Der folgende Beitrag von Klemens Himpele und Alexander Recht ist im Forum Recht 3/2007 erschienen.
Trennung von Kirche und Staat?
Goethe lässt im Faust Mephistopheles sagen, was heute noch immer aktuell ist:
„Die Kirche hat einen guten Magen, /
Hat ganze Länder aufgefressen, /
Und doch noch nie sich übergessen.“
Thema dieses Textes soll nicht nur sein, wie die Kirchensteuer funktioniert, sondern auch, wie die Kirche von ihr profitiert und ob sie mit der Forderung nach strikter Trennung zwischen Staat und Kirche vereinbar ist.
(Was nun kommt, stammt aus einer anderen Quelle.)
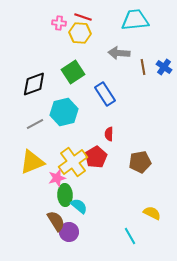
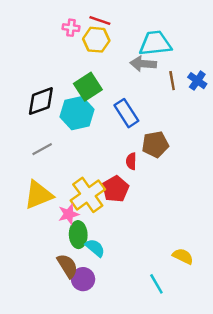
cyan trapezoid: (135, 20) -> (155, 43), moved
cyan hexagon: (64, 112) -> (77, 113), moved
brown pentagon: (140, 162) -> (155, 144), moved

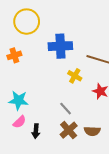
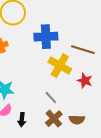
yellow cross: (75, 76) -> (60, 66), size x1.6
Die Relevanz dieses Themas ergibt sich alleine aus der Höher der Kirchensteuereinnahmen: Bei der katholischen Kirche betrugen sie 2006 rund 4,3 Mrd. € [1] und bei der evangelische Kirche beliefen sie sich 2005 auf gute 3,6 Mrd. €.[2] Hiervon subventionieren die Steuerzahler und damit auch Nicht-Kirchenmitglieder wegen der Absetzbarkeit gezahlter Kirchensteuer als Sonderausgaben und der damit verbundenen Steuermindereinnahmen im Jahr 2006 3,1 Mrd. €, d. h. fast 40%.[3]
Was ist die Kirchensteuer, und wer ist kirchensteuerpflichtig?
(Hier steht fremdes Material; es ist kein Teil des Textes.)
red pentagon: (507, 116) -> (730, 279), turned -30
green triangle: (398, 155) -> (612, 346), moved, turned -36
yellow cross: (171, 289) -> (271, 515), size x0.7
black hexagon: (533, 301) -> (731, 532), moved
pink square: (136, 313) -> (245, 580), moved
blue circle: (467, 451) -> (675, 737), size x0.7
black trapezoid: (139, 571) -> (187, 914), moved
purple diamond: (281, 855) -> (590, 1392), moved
Die Kirchensteuer ist das verbriefte Recht der Kirchen und anderer Religionsgemeinschaften [4] zur Erhebung eigener Steuern. Gemäß Artikel 137, Abs. 6 der Weimarer Reichsverfassung i. V. m. Artikel 140 Grundgesetz müssen hierfür drei Bedingungen erfüllt sein:[5] Die entsprechende Kirche muss eine Körperschaft des öffentlichen Rechts sein, es müssen entsprechende Steuerbeschlüsse der Leitungsgremien der jeweiligen Körperschaft des öffentlichen Rechts vorliegen und das zuständige Landesparlament muss der Steuererhebung zustimmen. Dann können Kirchen von den Steuerpflichtigen von der Taufe bis zum Austritt oder Tod Steuern erheben.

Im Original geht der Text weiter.